Но ходить над пропастями может тот, кто превратил жизнь в пьедестал к творчеству. Это мог бы совершить просиявший солнцем, как утреннее дитя. Солнечный град новой жизни — Civitas soils: вот колоссальный, живой символ. И Апокалипсис, и огонь социал-демократии, и Ницше, и все религии по-разному подходили к этому обетованию. Искусство, подходя к фокусу человеческих устремлений, приобретает неожиданную властность. Оно начинает создавать таких Рубеков, которые года, быть может, сидят над стаканом пива с окаменелым лицом, а потом вдруг зашагают к вершинам, да так, что между каждым их шагом миллиарды верст и дней. Ясно, что шагают они через времена и пространства и шагают не в греческих хитонах, а в сюртуках и цилиндрах. Сидел Рубек за ресторанным столиком, да и шагнул в новое небо, на новую землю. Правда, не перешагнул, разбился. Но само дерзновение указывает на то, что ибсеновская драма символами своими говорит нам о преображении плоти душой. Апокалипсис человеческой плоти — вот символизм ибсеновской драмы.
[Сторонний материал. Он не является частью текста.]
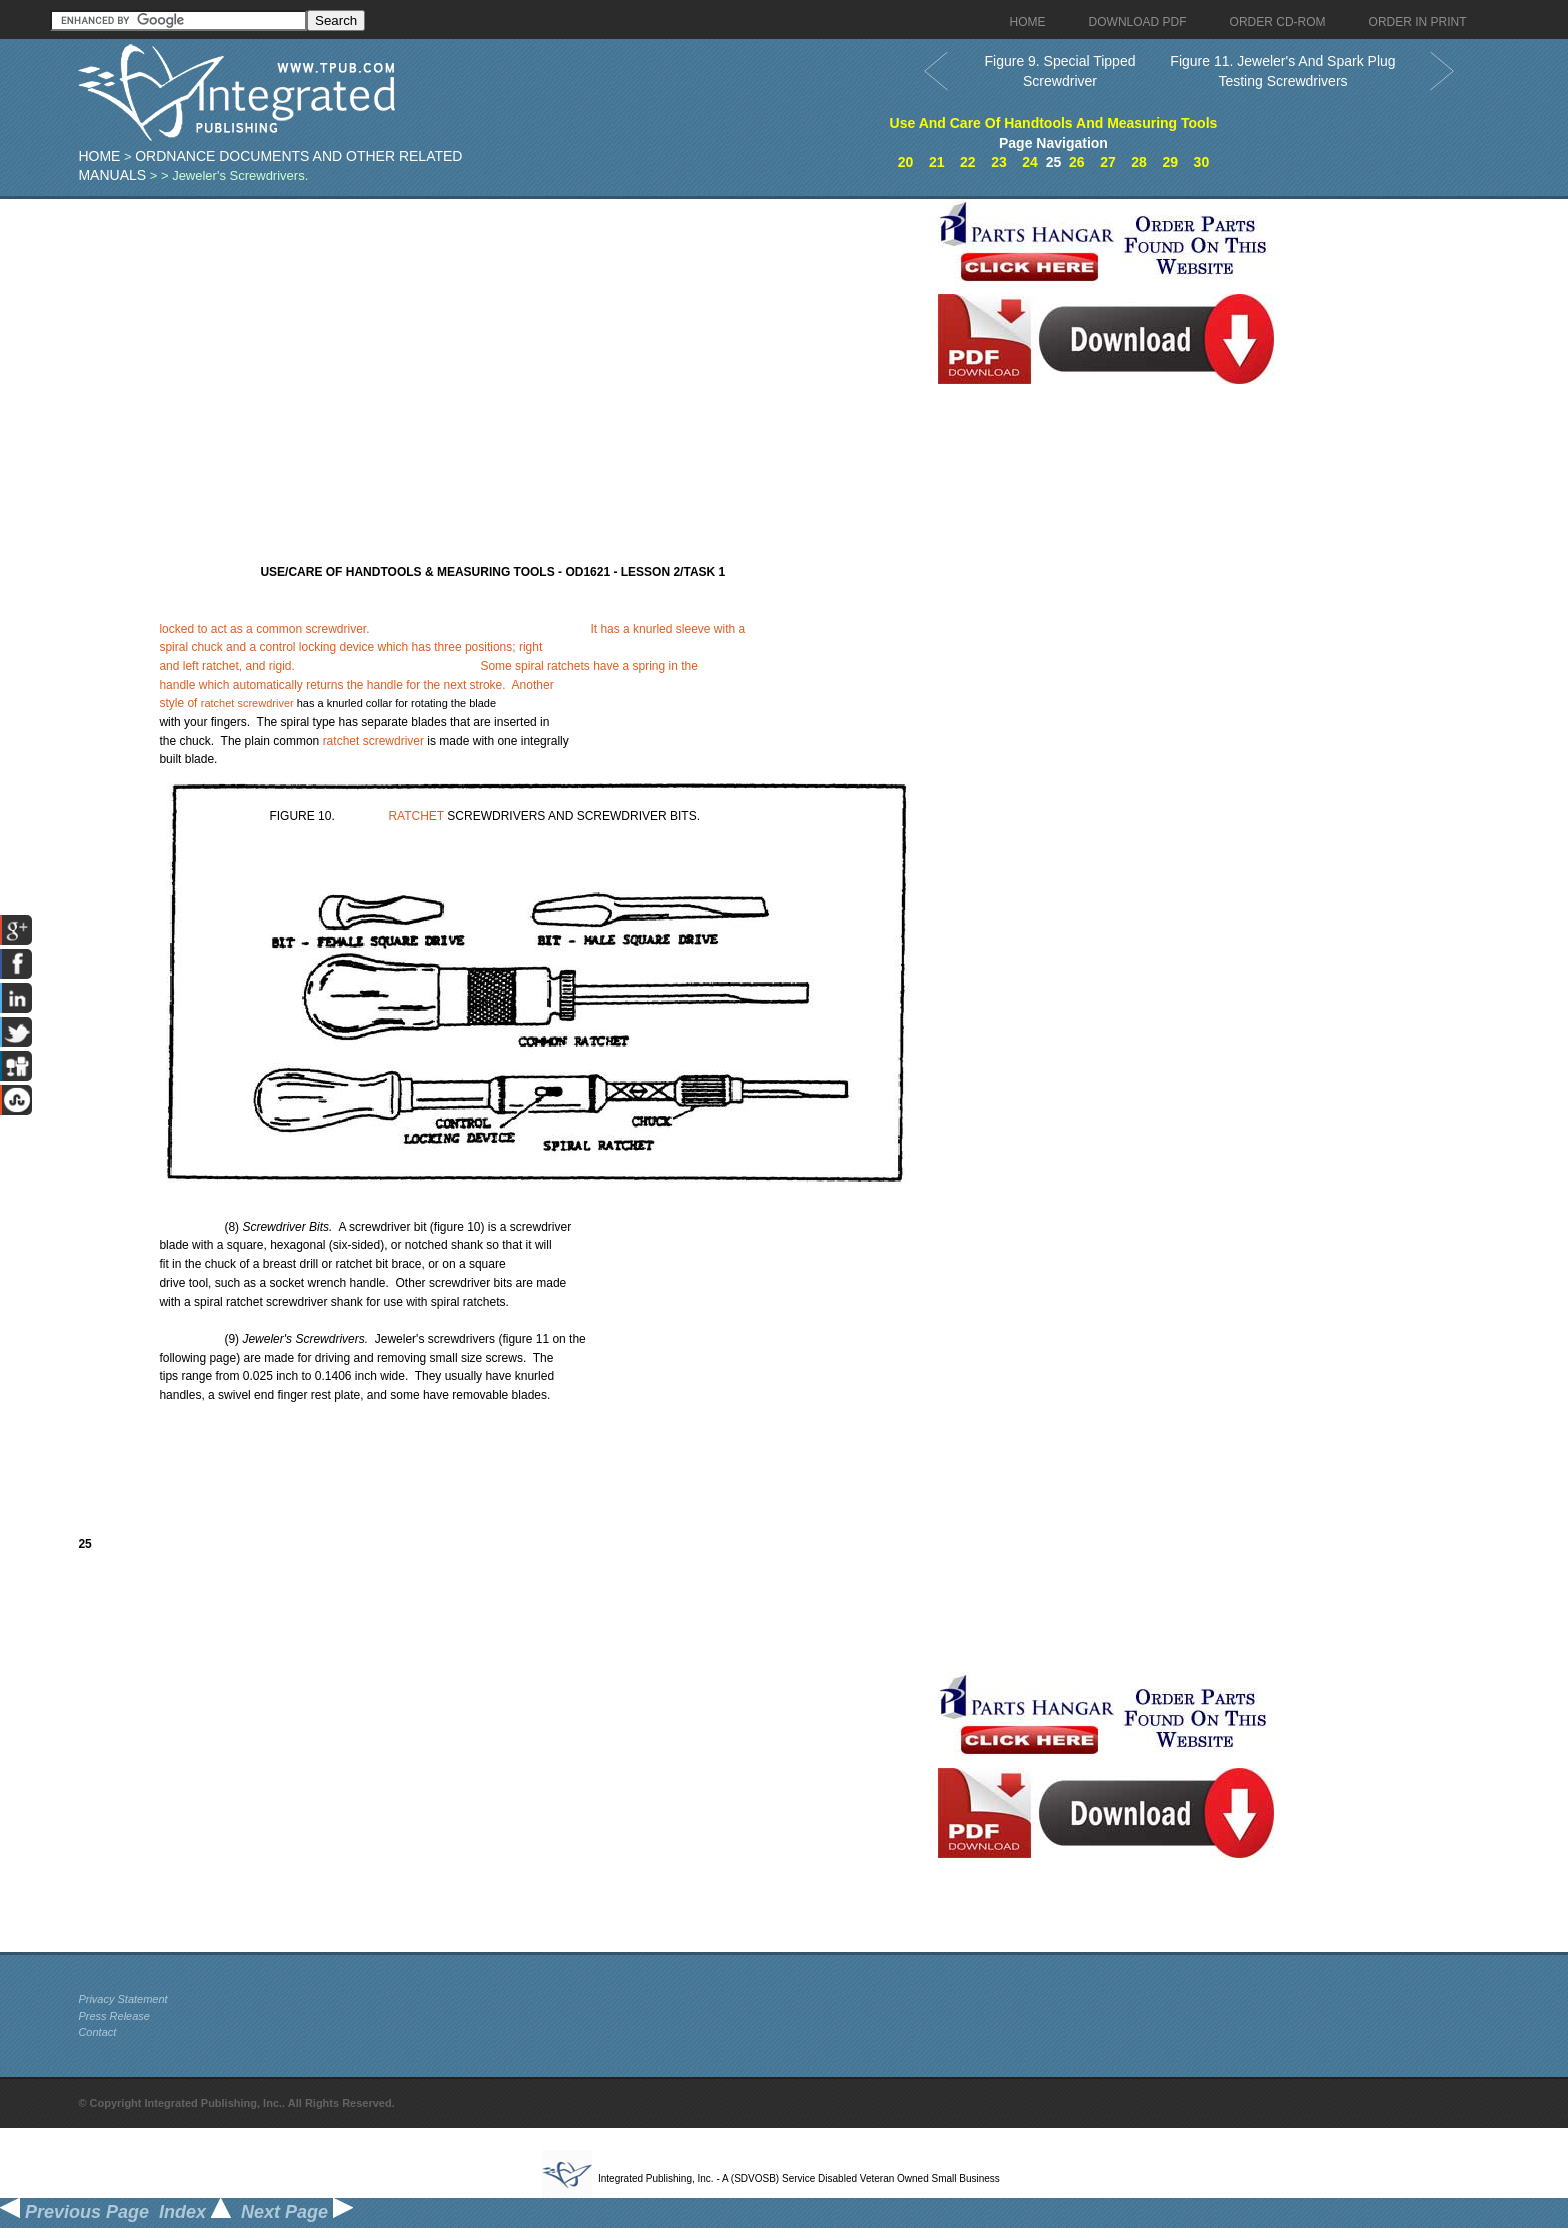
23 (999, 162)
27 (1108, 162)
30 (1202, 162)
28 (1139, 162)
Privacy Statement (122, 1999)
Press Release (114, 2016)
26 (1077, 162)
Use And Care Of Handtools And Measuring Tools (1054, 123)
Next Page (297, 2212)
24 (1030, 162)
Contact (97, 2032)
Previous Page (74, 2212)
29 (1170, 162)
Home (99, 156)
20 (906, 162)
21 (937, 162)
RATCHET (416, 816)
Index (195, 2212)
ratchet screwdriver (247, 703)
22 (968, 162)
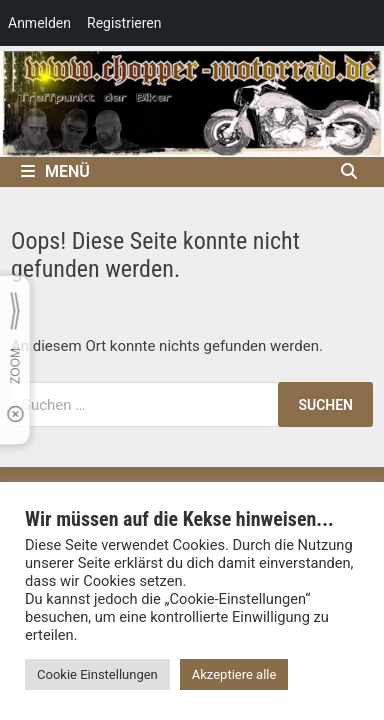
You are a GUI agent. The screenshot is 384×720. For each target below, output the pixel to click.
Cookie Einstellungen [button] (97, 674)
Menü (55, 171)
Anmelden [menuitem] (39, 23)
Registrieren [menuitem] (124, 23)
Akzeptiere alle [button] (234, 674)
Символическая драма только и может изображать одно: преображение органов восприятия мира и через то перерождение мира необходимости в мир свободы. Рок является тут опасностью, грозящей человеческому организму в корчах психофизиологического изменения его в организм сверхчеловеческий. И потому-то Рубеки, Сольнессы, Бранды окружены у Ибсена толпой дегенератов и дегенераток, так что нам начинает казаться, что дегенераты и Рубеки.

Художник приподымает здесь свой лавровый венец, но он начинает сверкать лучами пророческой митры. Утверждая в драме бытие символа в формах свободы, символизм предписывает героям с суровой решимостью осуществлять бытие символа через голову очевидности («или все — или ничего»). Так: сокрушая бестворческую мораль, символическая драма вменяет героям аморализм в формах категорического императива. Она говорит нам: «Если ты Рубек и увидел последнюю ослепительность, стань и сам ослепителен, как стало слепить народ иудейский лицо Моисея, говорившего с Богом». И господин Рубек, быть может, утром проснувшийся в своем отеле, как все, и, как все, совершивший свой туалет, после утреннего завтрака или обеда, любезно раскланявшись с табльдотными знакомцами, теперь идет совершать свою нелепость: восставать над смертью, мгновенно превращаясь в титана. Титан в ресторане, да это не снилось древним грекам! Тут мифический символизм превращается в символизм эсхатологический — тут Ибсен в стремлениях своих нам нужнее, чем десять Софоклов, хотя бы мы не знали и впредь, как не знаем теперь, что нам делать на сцене с этим уродливым явлением театра — символической драмой современности, которая только у Ибсена кристаллизовалась в нечто совершенно новое, нам неведомое доселе.

Рубек, Сольнесс — это только первые бойцы за действительное освобождение человечества. Они — жертвы борьбы роковой, потому что победа будет одержана только тогда, когда все человечество пойдет над пропастями сквозь смерть к острову детей, омытому лазурью и обещанному, как апокалипсическим пророчеством далекой древности, так и богоборческим дерзанием Ницше. А пока? пока Сольнесс срывается с башни, Эйольф захлебывается соленой морской волной, и над ним плывет его костыль, а Незнакомец исчезает с пути Эллиды. Незнакомец — не зовет ли он и нас, да мы не знаем, как за ним идти? Не знает и Эллида, куда зовет ее Незнакомец. Она боится, что, когда придет она к нему на пароход, развеется призывный зов, ей в нем звучавший. Она не понимает, что Незнакомец зовет ее не для себя, не для нее, а для зова, нас всех осеняющего: она забывает, что она — морская женщина и что пароход не останется на мели — уйдет в море к новой земле, преображенной плоти.